I couldn't help but picture cabins on the edge of the park, small bridges over the river, maintained trails, guided bird walks, maybe a lodge serving jazzed up versions of local cuisine. One of the guests from Monrovia suggested a basic spa for tourists tired from a long day's hike.
But that's a long way off. The wardens get paid a dollar a day and the country's tourism budget last year was a meager $3,000.
"The potential [for tourism in Liberia] is so great," says Ms. Doe, who adds that Sapo National Park will be promoted – along with the country's pristine beaches and history as a home for freed, educated American slaves – in any future itinerary for tourists if this war-torn country can rebuild itself. "There are lots of challenges, lots of disappointment, but I believe in, one, trailblazing; and, two, overcoming the odds. My grandma used to say: 'With these two hands and God, anything is possible.' And I believe it."

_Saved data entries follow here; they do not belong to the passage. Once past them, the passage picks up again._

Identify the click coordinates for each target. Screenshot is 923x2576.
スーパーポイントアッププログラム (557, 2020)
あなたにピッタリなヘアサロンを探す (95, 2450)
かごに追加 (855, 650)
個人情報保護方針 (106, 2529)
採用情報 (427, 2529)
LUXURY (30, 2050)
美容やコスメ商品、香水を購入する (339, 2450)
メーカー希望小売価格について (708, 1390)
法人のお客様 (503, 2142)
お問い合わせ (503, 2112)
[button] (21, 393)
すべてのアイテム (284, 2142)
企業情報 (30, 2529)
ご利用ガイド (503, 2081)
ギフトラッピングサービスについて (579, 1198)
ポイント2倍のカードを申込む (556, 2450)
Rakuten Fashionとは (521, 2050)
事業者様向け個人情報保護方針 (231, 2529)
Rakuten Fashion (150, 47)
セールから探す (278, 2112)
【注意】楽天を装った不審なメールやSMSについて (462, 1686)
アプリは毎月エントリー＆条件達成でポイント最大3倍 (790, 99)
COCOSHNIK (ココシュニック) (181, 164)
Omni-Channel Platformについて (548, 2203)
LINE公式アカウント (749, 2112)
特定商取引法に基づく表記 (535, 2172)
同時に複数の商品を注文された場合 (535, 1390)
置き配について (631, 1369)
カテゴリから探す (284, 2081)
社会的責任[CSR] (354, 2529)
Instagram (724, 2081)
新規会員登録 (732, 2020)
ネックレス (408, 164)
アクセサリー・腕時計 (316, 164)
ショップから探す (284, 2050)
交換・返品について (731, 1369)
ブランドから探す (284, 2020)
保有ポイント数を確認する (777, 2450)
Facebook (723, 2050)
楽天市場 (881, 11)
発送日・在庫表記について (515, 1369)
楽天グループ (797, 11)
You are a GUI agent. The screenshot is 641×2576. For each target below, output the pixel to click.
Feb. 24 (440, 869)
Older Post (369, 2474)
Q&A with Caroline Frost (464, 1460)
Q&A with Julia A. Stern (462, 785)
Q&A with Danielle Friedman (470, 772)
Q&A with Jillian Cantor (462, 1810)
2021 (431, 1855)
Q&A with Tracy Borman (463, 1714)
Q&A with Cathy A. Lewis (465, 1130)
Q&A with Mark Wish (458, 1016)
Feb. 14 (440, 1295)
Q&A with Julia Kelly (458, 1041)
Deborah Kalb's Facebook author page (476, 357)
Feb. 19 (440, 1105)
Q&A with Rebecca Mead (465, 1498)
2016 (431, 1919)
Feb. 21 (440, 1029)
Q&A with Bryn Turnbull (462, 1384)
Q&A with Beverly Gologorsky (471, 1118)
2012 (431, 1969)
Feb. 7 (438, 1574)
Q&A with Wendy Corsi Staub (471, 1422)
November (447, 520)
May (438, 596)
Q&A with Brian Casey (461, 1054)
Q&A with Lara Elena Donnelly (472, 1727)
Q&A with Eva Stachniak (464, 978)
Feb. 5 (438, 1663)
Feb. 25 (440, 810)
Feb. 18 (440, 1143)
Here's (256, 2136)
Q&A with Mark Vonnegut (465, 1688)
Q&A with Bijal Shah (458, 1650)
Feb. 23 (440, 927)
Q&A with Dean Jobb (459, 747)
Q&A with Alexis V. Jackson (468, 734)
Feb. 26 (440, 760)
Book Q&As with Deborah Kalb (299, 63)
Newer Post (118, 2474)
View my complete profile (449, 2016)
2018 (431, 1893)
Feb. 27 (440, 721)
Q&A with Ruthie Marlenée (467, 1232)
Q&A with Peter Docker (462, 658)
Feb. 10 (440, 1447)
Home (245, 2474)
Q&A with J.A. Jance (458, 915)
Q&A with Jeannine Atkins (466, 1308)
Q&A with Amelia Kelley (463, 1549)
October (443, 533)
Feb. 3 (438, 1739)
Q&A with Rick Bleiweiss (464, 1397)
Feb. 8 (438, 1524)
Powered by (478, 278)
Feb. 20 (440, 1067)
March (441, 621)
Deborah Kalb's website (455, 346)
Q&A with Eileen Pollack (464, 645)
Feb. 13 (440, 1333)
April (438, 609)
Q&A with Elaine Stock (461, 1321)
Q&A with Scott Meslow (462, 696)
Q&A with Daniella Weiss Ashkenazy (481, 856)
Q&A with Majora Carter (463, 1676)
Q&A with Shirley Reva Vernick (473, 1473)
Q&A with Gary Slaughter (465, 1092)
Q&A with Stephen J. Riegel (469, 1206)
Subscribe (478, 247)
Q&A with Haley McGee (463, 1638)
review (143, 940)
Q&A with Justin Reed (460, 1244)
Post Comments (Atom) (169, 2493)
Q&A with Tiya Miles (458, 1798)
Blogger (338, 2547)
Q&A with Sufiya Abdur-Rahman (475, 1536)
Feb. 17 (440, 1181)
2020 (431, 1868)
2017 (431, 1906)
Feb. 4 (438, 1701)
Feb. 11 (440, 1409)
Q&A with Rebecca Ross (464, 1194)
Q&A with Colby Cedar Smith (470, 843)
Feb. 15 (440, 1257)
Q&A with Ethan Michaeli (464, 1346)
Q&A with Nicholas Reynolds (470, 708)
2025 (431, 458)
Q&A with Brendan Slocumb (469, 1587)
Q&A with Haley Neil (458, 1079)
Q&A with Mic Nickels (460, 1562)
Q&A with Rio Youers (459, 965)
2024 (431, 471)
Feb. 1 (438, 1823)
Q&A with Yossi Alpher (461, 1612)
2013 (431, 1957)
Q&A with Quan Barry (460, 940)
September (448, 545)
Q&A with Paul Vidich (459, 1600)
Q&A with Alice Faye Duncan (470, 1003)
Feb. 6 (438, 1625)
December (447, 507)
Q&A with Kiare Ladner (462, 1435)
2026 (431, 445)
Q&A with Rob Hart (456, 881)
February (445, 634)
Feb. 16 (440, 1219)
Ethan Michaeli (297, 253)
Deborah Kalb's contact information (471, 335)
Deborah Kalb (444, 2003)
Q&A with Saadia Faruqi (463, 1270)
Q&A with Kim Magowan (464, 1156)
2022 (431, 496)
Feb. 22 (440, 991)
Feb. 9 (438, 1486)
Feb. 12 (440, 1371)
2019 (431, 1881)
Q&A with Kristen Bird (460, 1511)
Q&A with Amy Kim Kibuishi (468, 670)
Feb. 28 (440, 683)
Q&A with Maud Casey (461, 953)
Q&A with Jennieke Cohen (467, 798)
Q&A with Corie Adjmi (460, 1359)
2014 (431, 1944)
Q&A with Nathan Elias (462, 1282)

This spirit is also evident in the park staff, who wear their khaki uniforms with great pride, and were tapping our brains to find out just exactly what amenities even the most rugged tourist would need. Yes, more money than they'd ever heard of would have to be spent to build some cabins so that tourists could have a bit of privacy, and, yes, tourists really would need bridges and trails.
On our way out, we heard chimps just outside the warden's house. We ran outside, but couldn't lay eyes on them. It was as if to tease us into coming back for a longer stay in this stunningly beautiful, if raw, location. Perhaps one day it will all be easier.